REQUIREMENT
From the records, return each line that has the word "Sieradz" in it.

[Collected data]
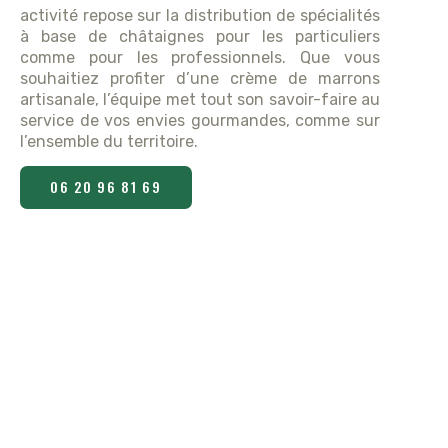
activité repose sur la distribution de spécialités
à base de châtaignes pour les particuliers
comme pour les professionnels. Que vous
souhaitiez profiter d’une crème de marrons
artisanale, l’équipe met tout son savoir-faire au
service de vos envies gourmandes, comme sur
l’ensemble du territoire.
06 20 96 81 69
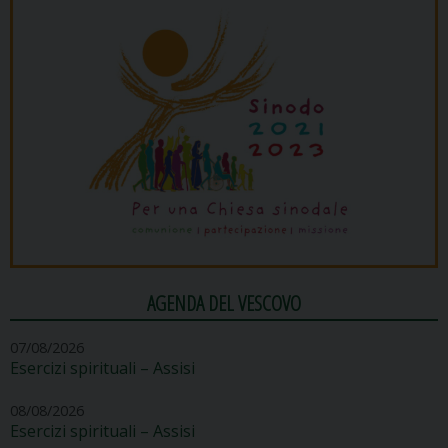
AGENDA DEL VESCOVO
07/08/2026
Esercizi spirituali – Assisi
08/08/2026
Esercizi spirituali – Assisi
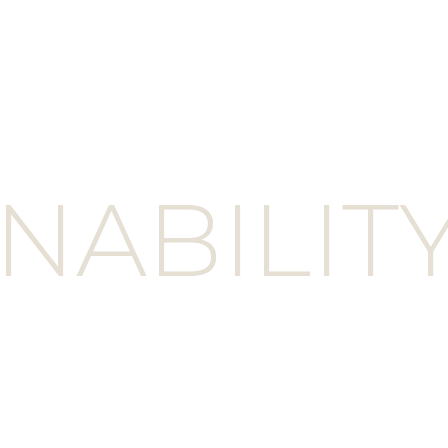
NABILIT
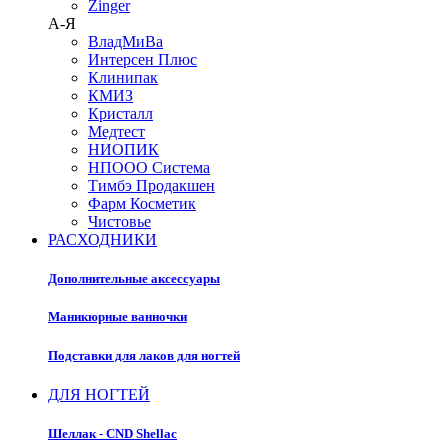
Zinger
А-Я
ВладМиВа
Интерсен Плюс
Клинипак
КМИЗ
Кристалл
Медтест
НИОПИК
НПООО Система
Тимбэ Продакшен
Фарм Косметик
Чистовье
РАСХОДНИКИ
Дополнительные аксессуары
Маникюрные ванночки
Подставки для лаков для ногтей
ДЛЯ НОГТЕЙ
Шеллак - CND Shellac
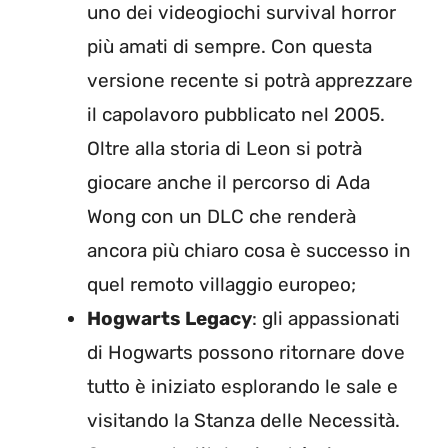
uno dei videogiochi survival horror
più amati di sempre. Con questa
versione recente si potrà apprezzare
il capolavoro pubblicato nel 2005.
Oltre alla storia di Leon si potrà
giocare anche il percorso di Ada
Wong con un DLC che renderà
ancora più chiaro cosa è successo in
quel remoto villaggio europeo;
Hogwarts Legacy
: gli appassionati
di Hogwarts possono ritornare dove
tutto è iniziato esplorando le sale e
visitando la Stanza delle Necessità.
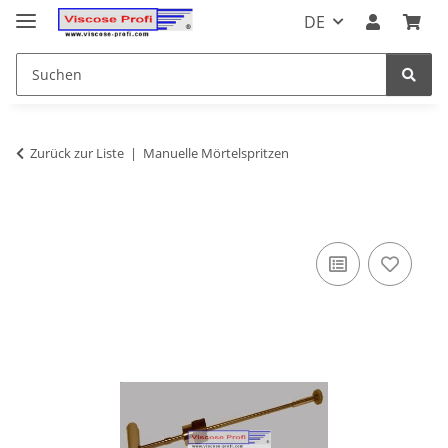
DE
Zurück zur Liste
Manuelle Mörtelspritzen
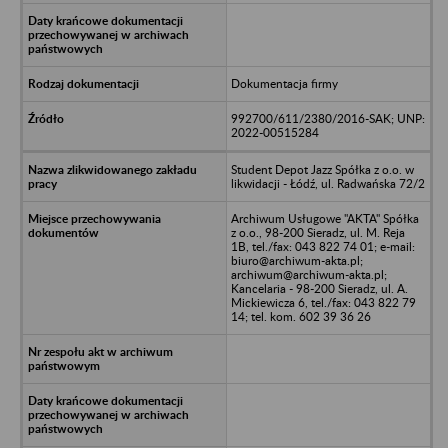
Dokumentacja firmy
992700/611/2380/2016-SAK; UNP:
2022-00515284
Student Depot Jazz Spółka z o.o. w
likwidacji - Łódź, ul. Radwańska 72/2
Archiwum Usługowe "AKTA" Spółka
z o.o., 98-200 Sieradz, ul. M. Reja
1B, tel./fax: 043 822 74 01; e-mail:
biuro@archiwum-akta.pl;
archiwum@archiwum-akta.pl;
Kancelaria - 98-200 Sieradz, ul. A.
Mickiewicza 6, tel./fax: 043 822 79
14; tel. kom. 602 39 36 26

EXERCISE RESULT
z o.o., 98-200 Sieradz, ul. M. Reja
Kancelaria - 98-200 Sieradz, ul. A.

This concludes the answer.